When are Fourier coefficients monotonic?
It suffices that $f$ be (the restriction to $[0,2\pi]$ of) a completely monotone real-valued function defined on $[0,\infty)$. Indeed, then for some finite measure $\mu$ on $[0,\infty)$ and all real $x\ge0$ we have $$f(x)=\int_0^\infty\mu(da) e^{-a x},$$ whence for natural $n$ $$\hat f(n)=\int_0^\infty\mu(da) \int_0^{2\pi}dx\,\cos(nx)e^{-a x} =\int_0^\infty\mu(da) \frac{a \left(1-e^{-2 \pi a}\right)}{a^2+n^2},$$ which is obviously decreasing in $n$ (to $0$, by dominated convergence or by the Riemann--Lebesgue lemma).
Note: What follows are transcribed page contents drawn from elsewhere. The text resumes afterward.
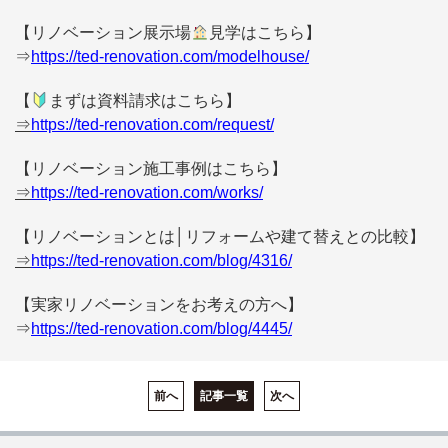
【リノベーション展示場
見学はこちら】
⇒
https://ted-renovation.com/modelhouse/
【
まずは資料請求はこちら】
⇒
https://ted-renovation.com/request/
【リノベーション施工事例はこちら】
⇒
https://ted-renovation.com/works/
【リノベーションとは│リフォームや建て替えとの比較】
⇒
https://ted-renovation.com/blog/4316/
【実家リノベーションをお考えの方へ】
⇒
https://ted-renovation.com/blog/4445/
前へ
記事一覧
次へ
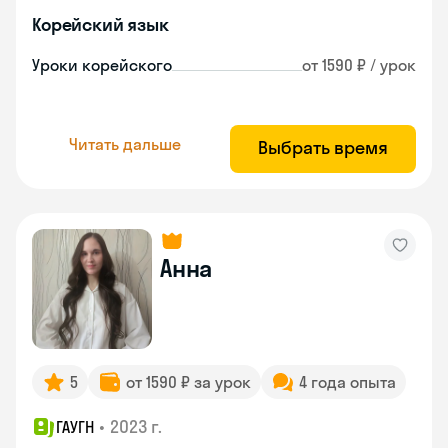
Корейский язык
Уроки корейского
от 1590 ₽ / урок
Читать дальше
Выбрать время
Анна
5
от 1590 ₽ за урок
4 года опыта
•
2023 г.
ГАУГН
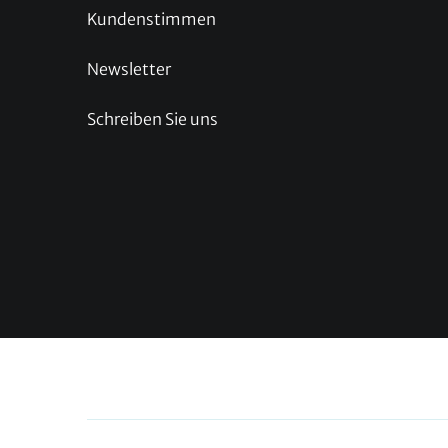
Kundenstimmen
Newsletter
Schreiben Sie uns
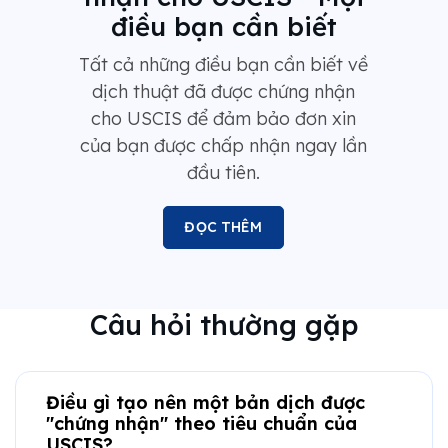
điều bạn cần biết
Tất cả những điều bạn cần biết về
dịch thuật đã được chứng nhận
cho USCIS để đảm bảo đơn xin
của bạn được chấp nhận ngay lần
đầu tiên.
ĐỌC THÊM
Câu hỏi thường gặp
Điều gì tạo nên một bản dịch được
"chứng nhận" theo tiêu chuẩn của
USCIS?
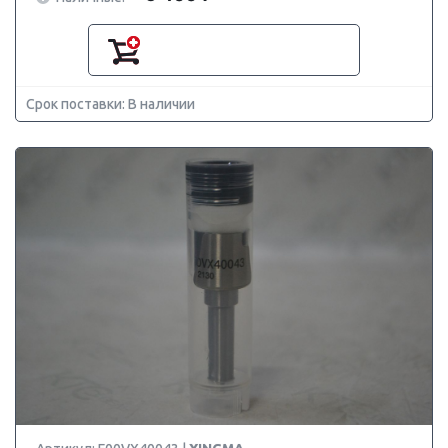
Срок поставки: В наличии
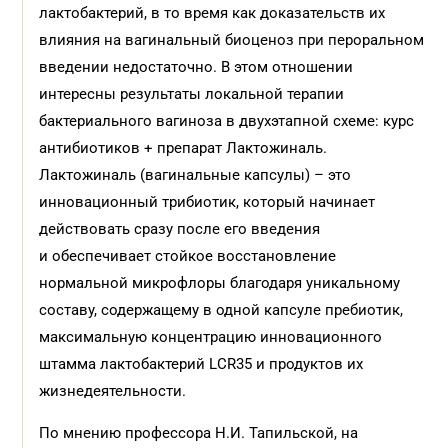
лактобактерий, в то время как доказательств их
влияния на вагинальный биоценоз при пероральном
введении недостаточно. В этом отношении
интересны результаты локальной терапии
бактериального вагиноза в двухэтапной схеме: курс
антибиотиков + препарат Лактожиналь.
Лактожиналь (вагинальные капсулы) – это
инновационный трибиотик, который начинает
действовать сразу после его введения
и обеспечивает стойкое восстановление
нормальной микрофлоры благодаря уникальному
составу, содержащему в одной капсуле пребиотик,
максимальную концентрацию инновационного
штамма лактобактерий LCR35 и продуктов их
жизнедеятельности.
По мнению профессора Н.И. Тапильской, на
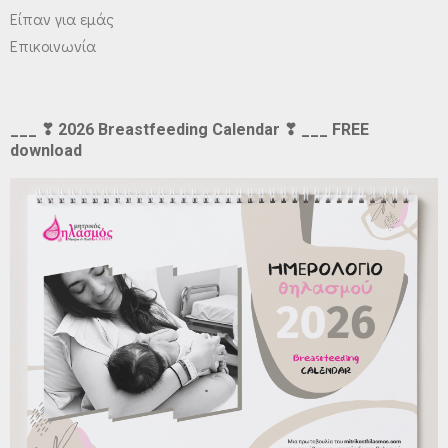
Είπαν για εμάς
Επικοινωνία
___ ❣ 2026 Breastfeeding Calendar ❣ ___ FREE
download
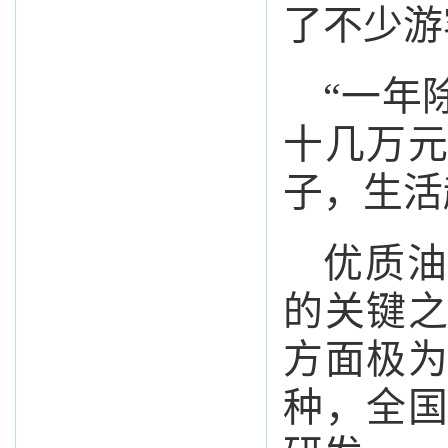
了不少游
“一年
十几万
子，生活
优质油
的关键
方面极
种，全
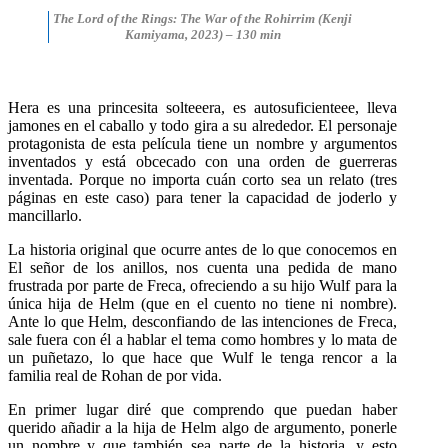
The Lord of the Rings: The War of the Rohirrim (Kenji
Kamiyama, 2023) – 130 min
Hera es una princesita solteeera, es autosuficienteee, lleva
jamones en el caballo y todo gira a su alrededor. El personaje
protagonista de esta película tiene un nombre y argumentos
inventados y está obcecado con una orden de guerreras
inventada. Porque no importa cuán corto sea un relato (tres
páginas en este caso) para tener la capacidad de joderlo y
mancillarlo.
La historia original que ocurre antes de lo que conocemos en
El señor de los anillos, nos cuenta una pedida de mano
frustrada por parte de Freca, ofreciendo a su hijo Wulf para la
única hija de Helm (que en el cuento no tiene ni nombre).
Ante lo que Helm, desconfiando de las intenciones de Freca,
sale fuera con él a hablar el tema como hombres y lo mata de
un puñetazo, lo que hace que Wulf le tenga rencor a la
familia real de Rohan de por vida.
En primer lugar diré que comprendo que puedan haber
querido añadir a la hija de Helm algo de argumento, ponerle
un nombre y que también sea parte de la historia, y esto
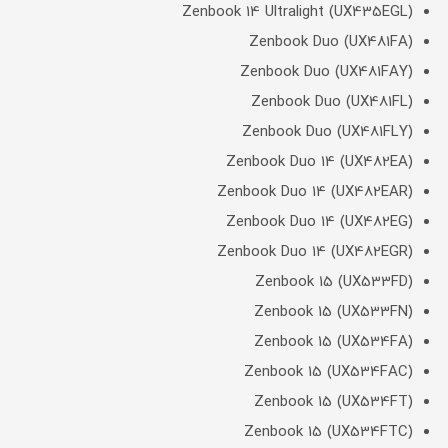
Zenbook 14 Ultralight (UX435EGL)
Zenbook Duo (UX481FA)
Zenbook Duo (UX481FAY)
Zenbook Duo (UX481FL)
Zenbook Duo (UX481FLY)
Zenbook Duo 14 (UX482EA)
Zenbook Duo 14 (UX482EAR)
Zenbook Duo 14 (UX482EG)
Zenbook Duo 14 (UX482EGR)
Zenbook 15 (UX533FD)
Zenbook 15 (UX533FN)
Zenbook 15 (UX534FA)
Zenbook 15 (UX534FAC)
Zenbook 15 (UX534FT)
Zenbook 15 (UX534FTC)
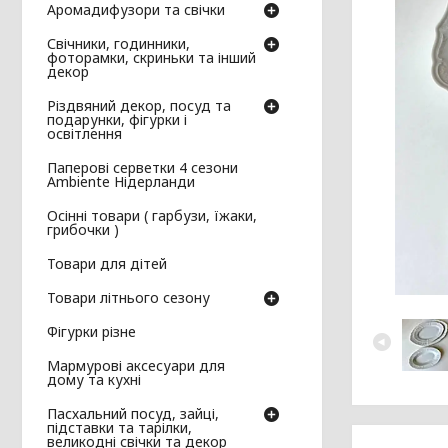
Аромадифузори та свічки
Свічники, годинники,
фоторамки, скриньки та інший
декор
Різдвяний декор, посуд та
подарунки, фігурки і
освітлення
Паперові серветки 4 сезони
Ambiente Нідерланди
Осінні товари ( гарбузи, їжаки,
грибочки )
Товари для дітей
Товари літнього сезону
Фігурки різне
Мармурові аксесуари для
дому та кухні
Пасхальний посуд, зайці,
підставки та тарілки,
великодні свічки та декор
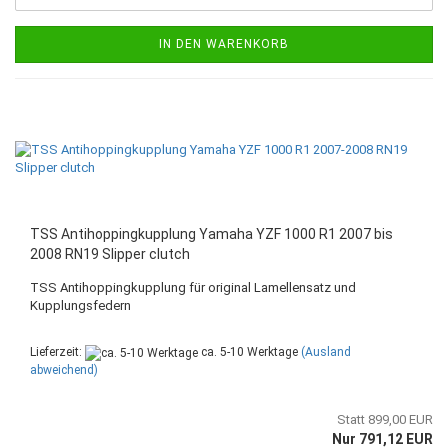
IN DEN WARENKORB
TSS Antihoppingkupplung Yamaha YZF 1000 R1 2007 bis
2008 RN19 Slipper clutch
TSS Antihoppingkupplung für original Lamellensatz und
Kupplungsfedern
Lieferzeit:
ca. 5-10 Werktage
(Ausland
abweichend)
Statt 899,00 EUR
Nur 791,12 EUR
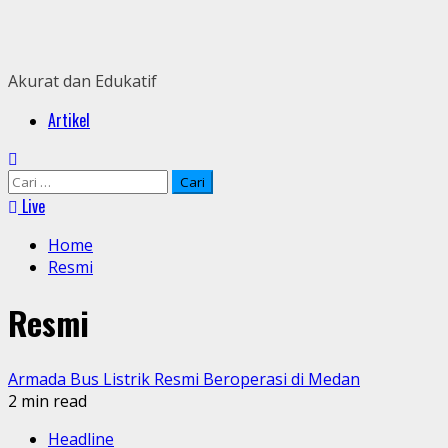
Skip
to
content
Akurat dan Edukatif
Primary
Artikel
Menu
Cari
untuk:
Live
Home
Resmi
Resmi
Armada Bus Listrik Resmi Beroperasi di Medan
2 min read
Headline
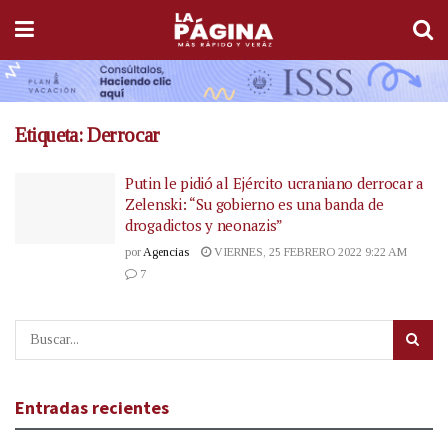
Etiqueta:
Derrocar
Putin le pidió al Ejército ucraniano derrocar a
Zelenski: “Su gobierno es una banda de
drogadictos y neonazis”
por
Agencias
VIERNES, 25 FEBRERO 2022 9:22 AM
7
Entradas recientes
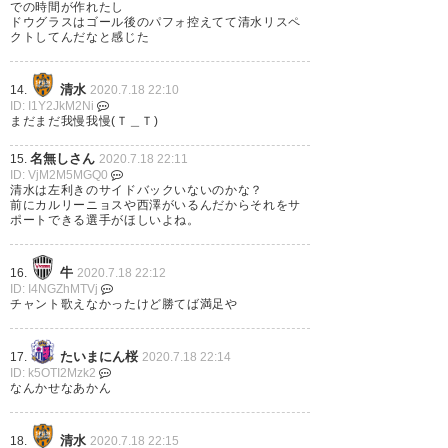
— リョウヘイ (ryohei_804)
での時間が作れたし
2020, 7月 18
ドウグラスはゴール後のパフォ控えてて清水リスペ
クトしてんだなと感じた
清水
14.
2020.7.18 22:10
ID: I1Y2JkM2Ni
まだまだ我慢我慢(Ｔ＿Ｔ)
古橋大活躍！ 仲間大活躍！ 素晴
名無しさん
らしい一日でした！ ヴィッセル
15.
2020.7.18 22:11
ID: VjM2M5MGQ0
神戸勝利ｷﾀ━(ﾟ∀ﾟ)━!
清水は左利きのサイドバックいないのかな？
前にカルリーニョスや西澤がいるんだからそれをサ
ポートできる選手がほしいよね。
— たかひろ (fagioorer)
2020, 7
月 18
牛
16.
2020.7.18 22:12
ID: I4NGZhMTVj
チャント歌えなかったけど勝てば満足や
たいまにん桜
17.
2020.7.18 22:14
今日のヴィッセルはベストては
ID: k5OTI2Mzk2
なんかせなあかん
ないにせよ、要所で相手よりク
オリティの高さを見せたかな、
清水
18.
2020.7.18 22:15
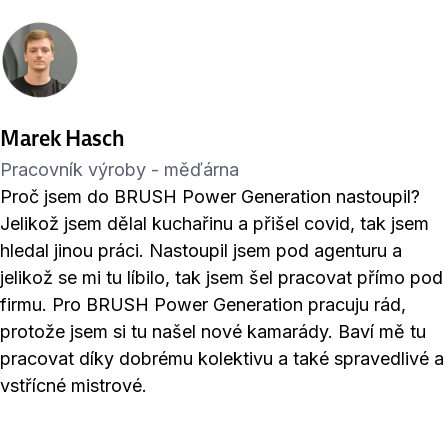
Marek Hasch
Pracovník výroby - měďárna
Proč jsem do BRUSH Power Generation nastoupil?
Jelikož jsem dělal kuchařinu a přišel covid, tak jsem
hledal jinou práci. Nastoupil jsem pod agenturu a
jelikož se mi tu líbilo, tak jsem šel pracovat přímo pod
firmu. Pro BRUSH Power Generation pracuju rád,
protože jsem si tu našel nové kamarády. Baví mě tu
pracovat díky dobrému kolektivu a také spravedlivé a
vstřícné mistrové.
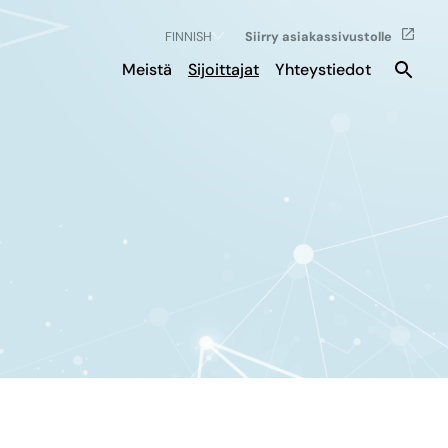
FINNISH
Siirry asiakassivustolle
Meistä
Sijoittajat
Yhteystiedot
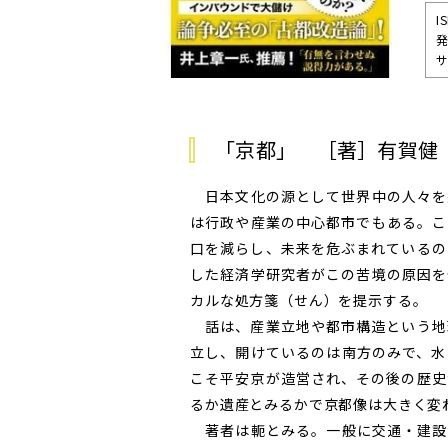
I
発
サ
「京都」 ［著］有賀健
日本文化の源として世界中の人々を
は行政や産業の中心都市でもある。こ
口を減らし、未来を危ぶまれているの
した経済学研究者がこの苦境の原因を
カルな処方箋（せん）を提示する。
話は、産業立地や都市構造という地
立し、開けているのは南方のみで、水
こそ平安京が造営され、その後の歴史
るか遺産とみるかで京都像は大きく変
著者は軛とみる。一般に交通・建設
Note that, if $f(x)\equiv1$ or $f(x)\equiv x$, then $\hat f(n)=0$ for all natural $n$. So, if $f$ has the desired property, then the function $[0,2\pi]\ni x\mapsto a+bx+f(x)$ also has it for any real $a$ and $b$. Also, clearly, if $f$ has the desired property, then do does the function $$[0,2\pi]\ni x\mapsto f^-(x):=f(2\pi-x)$$ -- because $\widehat{f^-}(n)=\hat f(n)$ for all natural $n$. It follows that, if $f$ and $g$ have the desired property, then the function $$[0,2\pi]\ni x\mapsto a+bx+f(x)+g(2\pi-x)$$ also has it for any real $a$ and $b$.
Added:
As noted in a comment by Fedor Petrov, if $f(x)=h(\pi-x)$ for some odd function $h$ and all $x\in[0,2\pi]$, then $\hat f(n)=0$ for all natural $n$.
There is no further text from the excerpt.